Like many people I came to Canada because of its international reputation for fairness. I came to Toronto from London, UK, because Toronto is more multicultural and has a reputation as a place where people from ethnically diverse groups can live side by side and flourish. Toronto is a social project that the world needs to succeed. If multiculturalism is going to succeed anywhere in the world it will be here. I am a great supporter of Toronto and I am proud that this city is my home but recently two linked issues have me concerned.
The first issue is the increasing gap between rich and poor. Income inequality is a social cancer which affects everyone. In an unequal society the rich as well as the poor live shorter and less healthy lives. Income inequality leads to social division, and evidence is growing of social division in Toronto. Toronto is not one city; instead it is three cities, with increasing power and wealth downtown and increasing poverty and lack of influence on the outskirts of town. Especially troubling is that power and wealth is colour coded in Toronto: 82 percent of people who lived downtown in 2006 were white, compared to only 34 percent of those who lived in the inner suburbs. By contrast, 66 percent of people living in the inner suburbs were from a visible minority while visible minorities made up only 18 percent of the downtown population.
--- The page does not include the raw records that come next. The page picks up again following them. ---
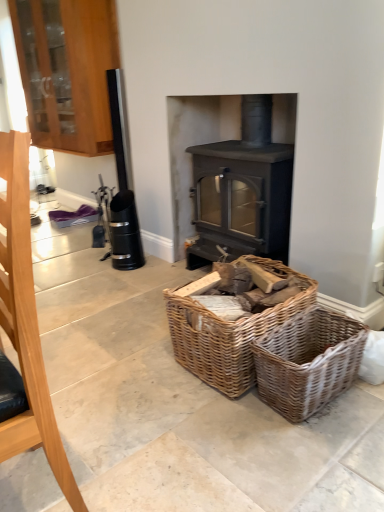 You are a GUI agent. You are given a task and a screenshot of the screen. Output one action in this format:
    pyautogui.click(x=<x>, y=<y>)
    Task: Click on the free space in front of woven wood basket at center
    This screenshot has width=384, height=512.
    Given the screenshot: What is the action you would take?
    pyautogui.click(x=242, y=436) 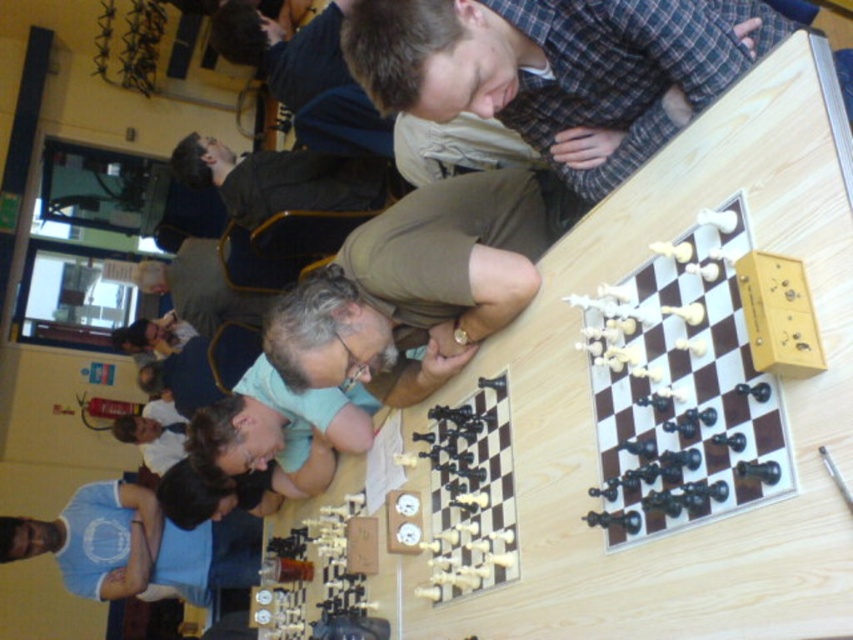 Is blue cotton shirt at lower left below black plastic chess pieces at center?

Correct, blue cotton shirt at lower left is located below black plastic chess pieces at center.

Who is positioned more to the left, blue cotton shirt at lower left or black plastic chess pieces at center?

From the viewer's perspective, blue cotton shirt at lower left appears more on the left side.

What do you see at coordinates (136, 547) in the screenshot? I see `blue cotton shirt at lower left` at bounding box center [136, 547].

Where is `blue cotton shirt at lower left`? blue cotton shirt at lower left is located at coordinates (136, 547).

Is wooden chessboard at upper right positioned in front of blue cotton shirt at lower left?

Yes, wooden chessboard at upper right is closer to the viewer.

Does wooden chessboard at upper right have a greater height compared to blue cotton shirt at lower left?

Incorrect, wooden chessboard at upper right's height is not larger of blue cotton shirt at lower left's.

Is point (643, 314) positioned behind point (16, 525)?

No, it is not.

Where is `wooden chessboard at upper right`? The image size is (853, 640). wooden chessboard at upper right is located at coordinates (682, 388).

What do you see at coordinates (682, 388) in the screenshot? I see `wooden chessboard at upper right` at bounding box center [682, 388].

Between wooden chessboard at upper right and black plastic chess pieces at center, which one is positioned lower?

black plastic chess pieces at center

Which is behind, point (647, 476) or point (462, 481)?

The point (462, 481) is behind.

Locate an element on the screen. Image resolution: width=853 pixels, height=640 pixels. wooden chessboard at upper right is located at coordinates (682, 388). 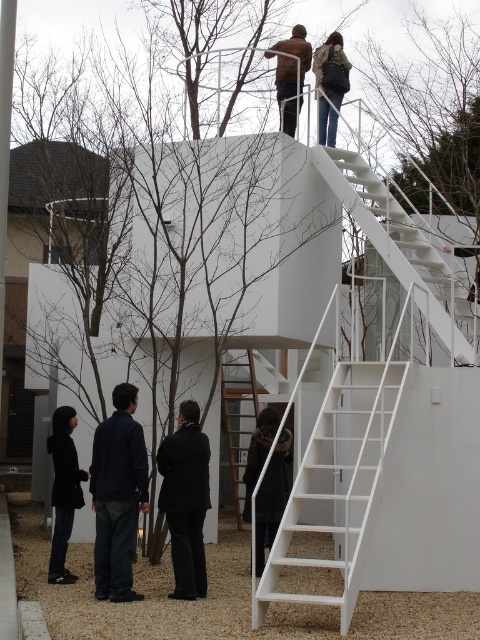 You are a person standing at the base of the building and want to reach the platform at the top. You see a matte black backpack at upper center and a brown leather jacket at upper center. Which item is closer to you as you look up towards the platform?

The matte black backpack at upper center is closer to you since it is in front of the brown leather jacket at upper center.

You are a photographer trying to capture a wide shot of the matte black backpack at upper center and the brown leather jacket at upper center. Since you want both items to appear clearly in the frame, which one should you focus on first to ensure proper focus?

You should focus on the matte black backpack at upper center first because it has a lesser width compared to the brown leather jacket at upper center, making it smaller and potentially harder to capture clearly if not focused on properly.

You are a photographer at the event and need to capture a clear photo of both the black suit at center and the black matte coat at lower left. Which object should you focus on first to ensure both are in focus?

You should focus on the black suit at center first because it is in front of the black matte coat at lower left, so focusing on the closer object will ensure both are in focus. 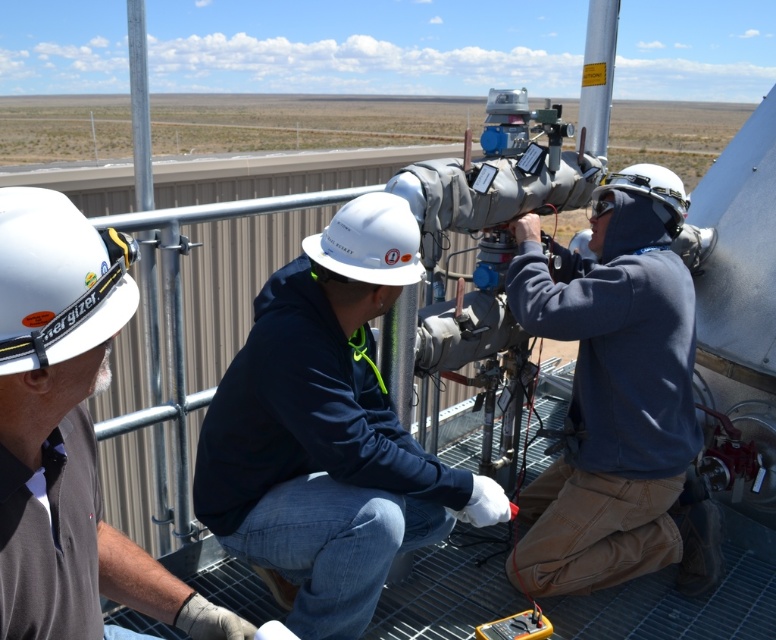 You are observing two workers from above. You see a white hard hat at upper left and a white hard hat at center. Which worker is standing higher in elevation?

The white hard hat at center is higher in elevation than the white hard hat at upper left because the white hard hat at upper left is below white hard hat at center.

You are an inspector looking at the equipment. Which object is located higher up in the image, the white hard hat at upper left or the gray metallic telescope at center?

The gray metallic telescope at center is higher up because the white hard hat at upper left is below it.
These divisions are important to understand because they show where power resides in our city. People downtown, city one, have greater access to social networks that allow them to lever change from politicians, business and other people with influence. That sort of social efficacy is harder for people living in the inner suburbs, city three, to achieve who are increasingly on the fringes of society.
The second issue is carding. Many of the top minds in Toronto have concluded that carding is a form of institutional racism. Institutional racism occurs when a system is set up that predictably treats groups differently and that leads to worse outcomes for a particular group. There does not have to be intent to treat the group differently and it does not mean that people running the system are racist. It simply identifies that a particular practice has differential impact. The institutional racism of police carding is clear: carding is more common for people who are black and brown.
The health impacts of racial discrimination are well known. From a health perspective it leads to shorter life expectancy, poorer mental health, as well as higher rates of cancers, heart disease, high blood pressure and diabetes, among other conditions. But the impacts of carding are not only on the individual who has been stopped. The fear of being stopped and the belief that you are living in a discriminatory city that does not care also have clear health impacts. Practices like carding can cause fear and unease for some communities, and amplify racism in others.
Carding, like income inequality, undermines people’s belief in our institutions and our government. It undermines the multiculturalism that offers so much to Toronto, and erodes the fairness for which our city is known. Carding violates an individual’s right to health, their charter rights and their human rights, and can undermine community-police relationships across the city. There are other effective ways to decrease crime – such as community policing – which do not have negative outcomes.
It is important that we act as One Toronto. Issues that impact one part of the city impact us all. When the same points were made only by those living in city three, politicians and police did not listen. Social efficacy is important for health and links these two issues. The fact that things only changed when city one got involved says that we are still not acting as One Toronto.
The one bright spot is that we have now heard from people from across geographical and social strata in Toronto and the communities most affected by carding to say that they have had enough and carding should stop now, and the Mayor listened. This is an important step, but just the beginning if we are going to really tackle the divisions within the city.